Like most of the set-pieces in the film, the Ball feels like ten pounds of script in a five-pound bag. This is Steven Kloves' fourth adaptation of the J.K. Rowling novels and, while it's his best work yet, he faces an almost insurmountable challenge - how to please Potter purists while keeping the uninitiated (myself included) out of the dark. Like its predecessors, the first moments of the film are a sloppy mess of exposition as we are re-introduced to precocious Hermione (precocious Emma Watson), best buddy Ron (the perpetually awkward Rupert Grint) and of course the boy-wizard himself (Daniel Radcliffe). Of course, "boy-wizard" is something of a misnomer since Harry seems moments away from shaving. But still, Mr. Radcliff and his pals are the film's solid core and they grow more and more comfortable in their roles (and their own skin) as the series progresses (though Hermione isn't given nearly enough to do this time around).
Some peripheral characters also come into their own in "Goblet", particularly the beleaguered Neville Longbottom - thanks to a poignant performance by Matthew Lewis. The insanely pedigreed cast of adults also reprise their roles, including Maggie Smith (who definitely gets the joke) and the woefully underutilized Alan Rickman (who bites into all five of his lines). Michael Gambon also returns as Hogwarts Headmaster Albus Dumbledore, a role initiated by the late Richard Harris. After a slightly timid take on the role in "Harry Potter and the Prisoner of Azkaban"
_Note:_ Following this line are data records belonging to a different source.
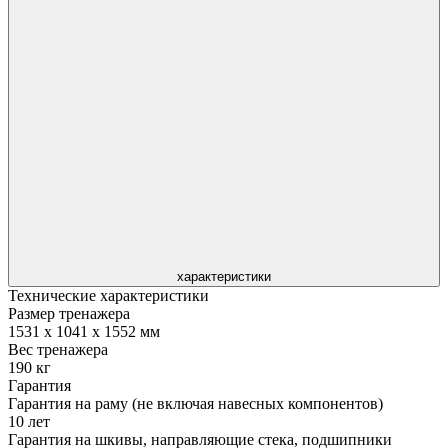
характеристики
Технические характеристики
Размер тренажера
1531 x 1041 x 1552 мм
Вес тренажера
190 кг
Гарантия
Гарантия на раму (не включая навесных компонентов)
10 лет
Гарантия на шкивы, направляющие стека, подшипники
, Mr. Gambon now makes Dumbledore his own, taking the character in a more powerful direction. While Mr. Harris is still missed, this is a Dumbledore we can respect again.
There are some notable additions to the adult cast, including a perfectly gruff Brendan Gleeson as "MadEye" Moody and a perfectly annoying Miranda Richardson as Rita Skeeter. But by far the standout performance comes from none other than Ralph Fiennes as the evil one himself, Lord Voldemort. Never has a villain been given such a build up. Mr. Fiennes entrance comes after four films of set up and, the good news is, he does not disappoint. In fact, he only makes you want more - not bad for a character who's pure evil.
The film builds up to an inevitable showdown which has been four films in the making. And, without giving too much away to those non-readers out there, the scene is well worth it. Thanks to Mr. Newell's solid grounding, the film's climax carries more weight than any in the previous three. The stakes are high and there is genuine danger and real emotion at work. There is dark pall over the film's denouement, which is exactly right for the ending and sets up enormous expectations for the fifth film which, if this series continues its trajectory, is bound to be magical.